Many people find the Christmas New Year period the only time they get to read newspapers in any detail. It is also the period when the most predictable stories and the odd beat up get published.
But it’s also a good time to reflect on some wisdom about the stories you read.
The blog’s friend, Tony Jaques sent the first snippet to prompt this thought – and one which demonstrates that not only is the Murdoch media biased but also badly in need of spending some money on competent sub editors rather than propagandists.
Indeed, an organisation which is constantly campaigning about wokeness and slipping educational standards caused by progressive teaching methods ought to have a long look at its own grammar and journalistic standards.
Tony said that in “a single story on news.com this morning, about prospects for housing prices, had three separate sentences which desperately needed the hand of a sub-editor. Do they still have such people?”

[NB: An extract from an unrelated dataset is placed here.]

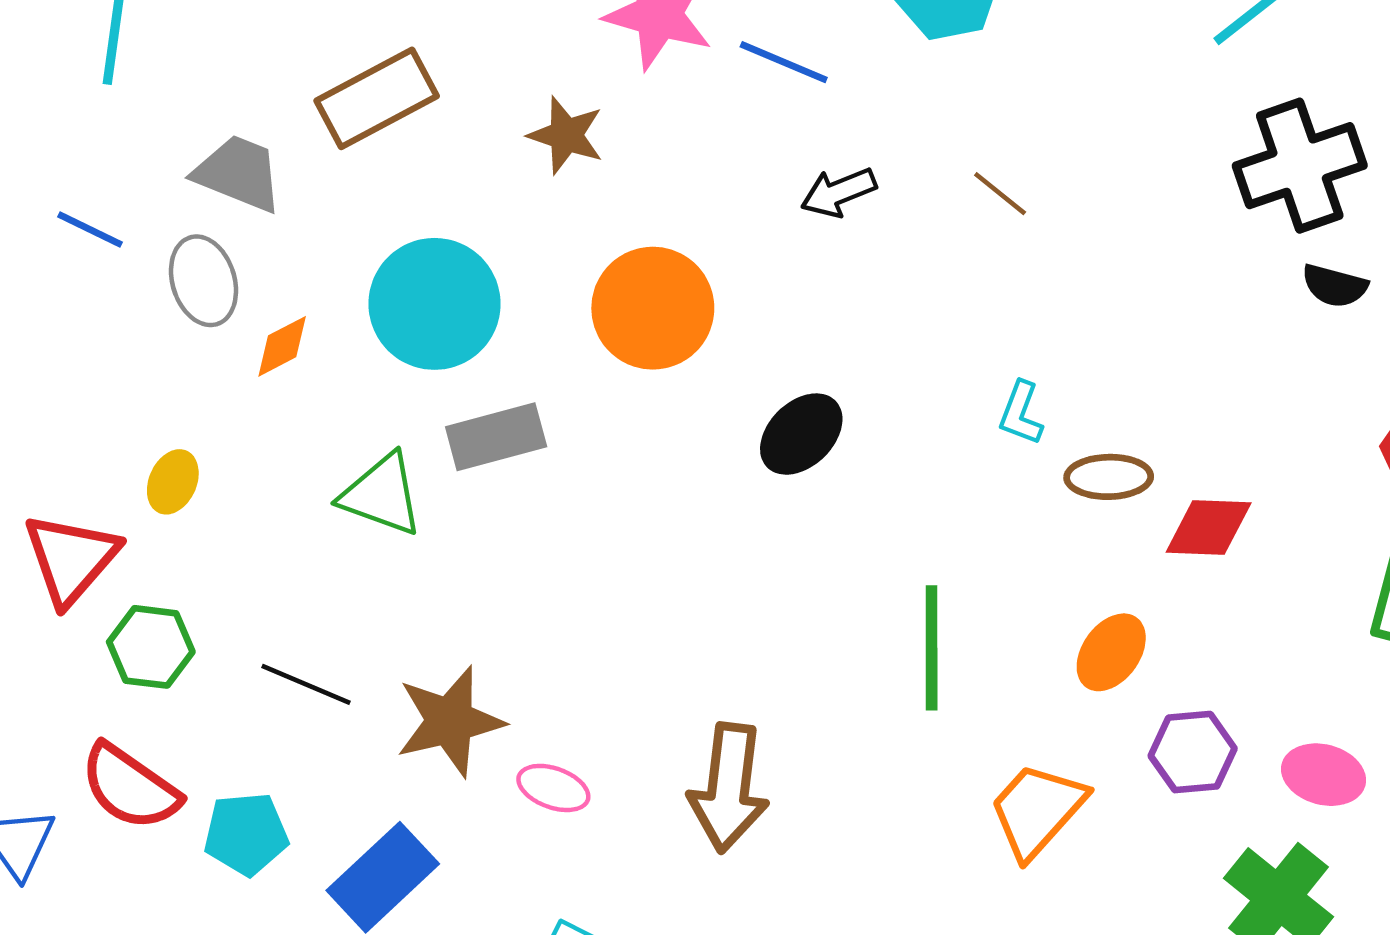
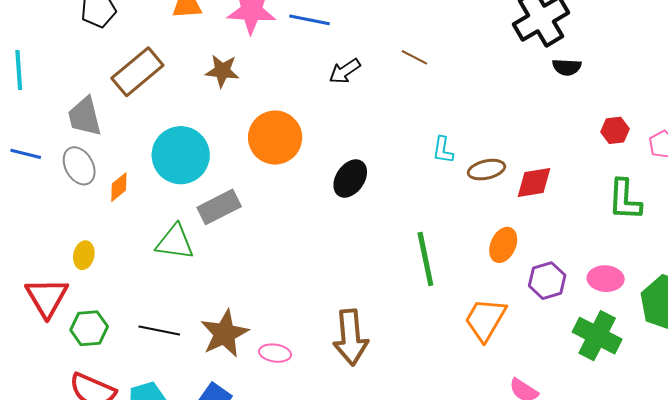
gray trapezoid: (239, 173) -> (85, 116), turned -114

The story said (with appropriate emphases added) the following:
“At this point, housing supply remains extremely low and many people that would be new home buyers are being pushed into the established market,” she said.
“We’ve seen a lot of outer suburbs, where there was an abundance of new mortgages taken out in one foul swoop, those markets are going to be in some strife because a lot of these people are starting to break,” he said.

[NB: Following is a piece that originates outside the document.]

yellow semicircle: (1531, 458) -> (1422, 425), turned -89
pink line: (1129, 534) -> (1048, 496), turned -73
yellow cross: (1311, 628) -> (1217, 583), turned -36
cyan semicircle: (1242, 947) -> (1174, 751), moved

Mr Lardner said he has seen a lot less investors reaching out for his assistance this year, and he doesn’t see that changing in the new year.
Tony, who has also been reading the books by Dr John Thorndyke (R. Austin Freeman) from the Golden Era of crime fiction, also mentioned coming across the author’s comment: “There’s no harm in a daily newspaper, provided you don’t read it.”
He also forwarded a famous Mark Twain thought: “If you don’t read newspapers you are uninformed. If you do read them, you are misinformed.”
Now many quotes attributed to Twain were probably said by someone else but attributed to him rather than the original speaker. So, the following was something he may or may not have said: “The researches of many commentators have already thrown much darkness on this subject, and it is probable that, if they continue, we shall soon know nothing at all about it.”
….and in a preview of the next blog post: a remarkable book, Slavery, Capitalism and the Industrial Revolution by Maxime Berg and Pat Hudson has been recently published which conclusively demonstrates that Eric Williams was right in his 1944 book Capitalism and Slavery and that questions about similar connections continue today.
…and if you don’t find anything wrong with the News’ report you are probably on social media too often.